Stuart Gordon

Regisseur
Tome
Redaktioneller Hinweis von Tome Aktualisiert am 18/09/2026

Experimentelles Theater trifft auf einen abgetrennten Kopf und reichlich Kunstblut: Stuart Gordon adaptierte Lovecraft, indem er jeglichen Respekt vermissen ließ.

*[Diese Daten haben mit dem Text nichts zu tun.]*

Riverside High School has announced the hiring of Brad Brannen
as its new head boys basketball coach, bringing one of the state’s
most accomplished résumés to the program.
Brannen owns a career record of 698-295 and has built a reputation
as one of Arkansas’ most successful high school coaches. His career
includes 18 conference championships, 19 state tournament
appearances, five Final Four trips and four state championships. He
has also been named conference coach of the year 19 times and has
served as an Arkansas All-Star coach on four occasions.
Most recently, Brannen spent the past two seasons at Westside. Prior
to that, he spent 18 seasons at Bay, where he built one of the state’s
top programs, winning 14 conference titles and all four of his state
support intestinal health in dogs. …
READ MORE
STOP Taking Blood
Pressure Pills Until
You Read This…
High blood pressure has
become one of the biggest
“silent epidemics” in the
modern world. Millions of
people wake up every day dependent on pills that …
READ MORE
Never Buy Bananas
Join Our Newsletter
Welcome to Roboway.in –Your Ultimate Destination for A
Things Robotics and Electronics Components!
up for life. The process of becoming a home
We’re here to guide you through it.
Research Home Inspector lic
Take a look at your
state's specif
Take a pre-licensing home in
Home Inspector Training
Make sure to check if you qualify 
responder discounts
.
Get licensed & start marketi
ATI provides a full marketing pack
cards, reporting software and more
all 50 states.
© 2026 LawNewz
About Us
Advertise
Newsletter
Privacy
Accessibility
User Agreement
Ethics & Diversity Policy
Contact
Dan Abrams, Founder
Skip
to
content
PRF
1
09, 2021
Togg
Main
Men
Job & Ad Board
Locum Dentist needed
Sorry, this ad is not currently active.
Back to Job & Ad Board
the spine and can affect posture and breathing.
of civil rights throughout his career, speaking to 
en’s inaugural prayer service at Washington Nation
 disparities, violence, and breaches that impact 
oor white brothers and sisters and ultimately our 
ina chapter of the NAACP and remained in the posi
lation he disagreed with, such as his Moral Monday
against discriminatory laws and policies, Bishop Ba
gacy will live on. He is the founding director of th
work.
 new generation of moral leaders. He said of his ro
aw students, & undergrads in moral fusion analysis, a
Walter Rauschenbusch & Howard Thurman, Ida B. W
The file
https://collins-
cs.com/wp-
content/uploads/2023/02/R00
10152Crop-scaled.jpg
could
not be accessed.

Gordon inszenierte Horrorfilme mit dem Gespür eines Theaterregisseurs für schauspielerische Präsenz. Sowohl Re-Animator als auch From Beyond greifen Kurzgeschichten auf, die auf kosmischem Schrecken fußen, und inszenieren sie als makabre Komödien mit brachialen handgemachten Effekten, sie bewahren den philosophischen Kern, während sie das Blutvergießen zur Farce erheben.

Hintergrund und Einflüsse

Bevor er sich dem Film zuwandte, leitete er jahrelang ein experimentelles Theaterensemble in Chicago und brachte dort provokante Stücke auf die Bühne, die bisweilen das Interesse der Justiz auf sich zogen. Diese Wurzeln prägen die darstellerische Handschrift in seinen Filmen bis heute: Sie ist expressiv, körperlich und von kompromisslosem Einsatz getragen. Im Laufe seiner Karriere kehrte er immer wieder zu Lovecraft zurück und begriff dessen Vorlagen eher als Reibungsfläche für eine Auseinandersetzung denn als heiliges Gut, das es zu bewahren galt.

Stil und Themen

Wiederkehrende Motive: Besessenheit, die ihre Figuren verzehrt, eine Wissenschaft, die sich über alle ethischen Grenzen hinwegsetzt, und ein Begehren, das als monströs dargestellt wird. Die Effekte sind handgemacht, aufwendig und bewusst übertrieben, und sie sorgen ebenso oft für Lacher wie für blanken Horror. Seine Filme sind knapp bemessen, treiben das Tempo voran und verschwenden kaum einen Gedanken daran, ihre Prämissen groß zu erklären.

Vermächtnis und Einfluss

Sein erster Horrorfilm gehört zu den Grundpfeilern der Ära handgemachter Spezialeffekte und gilt nach wie vor als unerreichte Referenz dafür, wie man Lovecraft ohne falsches Pathos adaptieren kann. Zudem war er an der Geschichte eines Familienabenteuerfilms beteiligt, der zu einem großen Erfolg avancierte, ein überraschender Eintrag in seiner Filmografie. Bis heute wird sein Schaffen von Regisseurinnen und Regisseuren im Bereich des Horrorkomödien-Genres immer wieder als prägende Inspirationsquelle genannt.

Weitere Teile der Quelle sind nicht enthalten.